Hay libros que son puentes, libros que nos abren mundos nuevos, libros que son llave. De todas las posibles metáforas para representar este poder traslocador del libro, la de libro-llave es la que más me gusta. El libro llave/clave remite además a una cualidad común de estos libros de navegación, que es su dificultad técnica, jeroglífica. El libro-clave no solo nos desvela una sabiduría y un mundo ajenos, desconocido, nos impone una gramática esotérica que debemos desentrañar, aprender y ejercitar para adquirir su sabiduría. Los libros llave son duros manuales, libros de ejercicios, objetos de estudio en sí mismos.

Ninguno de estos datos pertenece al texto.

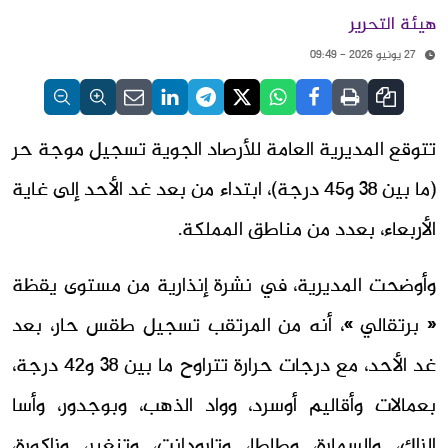
هيئة التحرير
27 يونيو 2026 - 09:49
تتوقع المديرية العامة للأرصاد الجوية تسجيل موجة حر
(ما بين 38 و45 درجة)، ابتداء من بعد غد الأحد إلى غاية
الأربعاء، بعدد من مناطق المملكة.
وأوضحت المديرية، في نشرة إنذارية من مستوى يقظة
« برتقالي »، أنه من المرتقب تسجيل طقس حار، بعد
غد الأحد، مع درجات حرارة تتراوح ما بين 38 و42 درجة،
بعمالات وأقاليم أوسرد، وواد الذهب، وبوجدور، وأسا
الزاك، والسمارة، وطاطا، وتارودانت، وتنغير، وزاكورة،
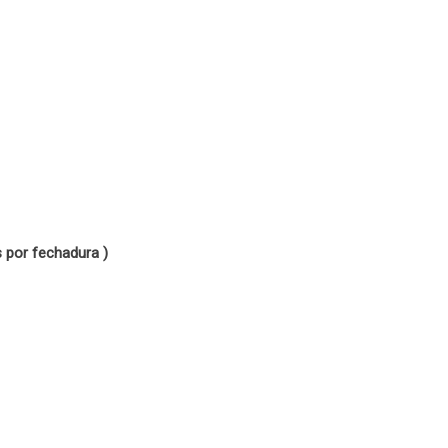
 por fechadura )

La exigencia técnica del libro clave nos remite a su origen íntimamente ligado al de la propia escritura alfabética, es decir, no simbólica ni representativa. La opinión más común que atribuye la invención del alfabeto a la cultura comercial, práctica, económica de los fenicios resulta perfectamente comprensible si advertimos el símbolo alfabético -la cifra- como el instrumento que ligaba bienes y mundos a través de rutas secretas, reservadas y muy provechosas.

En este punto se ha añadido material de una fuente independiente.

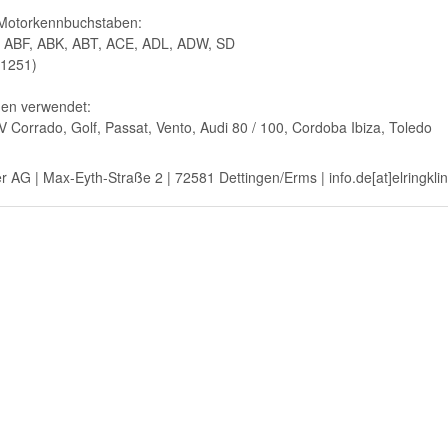
 Motorkennbuchstaben:
, ABF, ABK, ABT, ACE, ADL, ADW, SD
31251)
gen verwendet:
16V Corrado, Golf, Passat, Vento, Audi 80 / 100, Cordoba Ibiza, Toledo
ger AG | Max-Eyth-Straße 2 | 72581 Dettingen/Erms | info.de[at]elringkl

La Biblia, por supuesto, tan pródiga a cábalas de todas clases, pero también el Corán son hoy los más universales libros clave. El mundo ha sido transformado en tal medida por ellos que hoy es casi imposible comprender cómo pudo existir religión alguna sin ellos. Tienen otras cualidades, desde luego, pero no serían lo que son sin esa posibilidad infinita que nos otorga su lectura. Todo el Evangelio no es otra cosa que una puerta al Paraíso. Y aunque se los tiene en las antípodas, son también libros-clave los manuales técnicos y científicos. Y toda la literatura de auoayuda funciona también como un libro llave. ¿Literatura? Sí, claro, ¿qué otra cosa si no? El libro llave es el más humano de los géneros literarios, es una confesión de la propia debilidad y de nuestra efímera condición. Un Dios jamás escribiría un manual.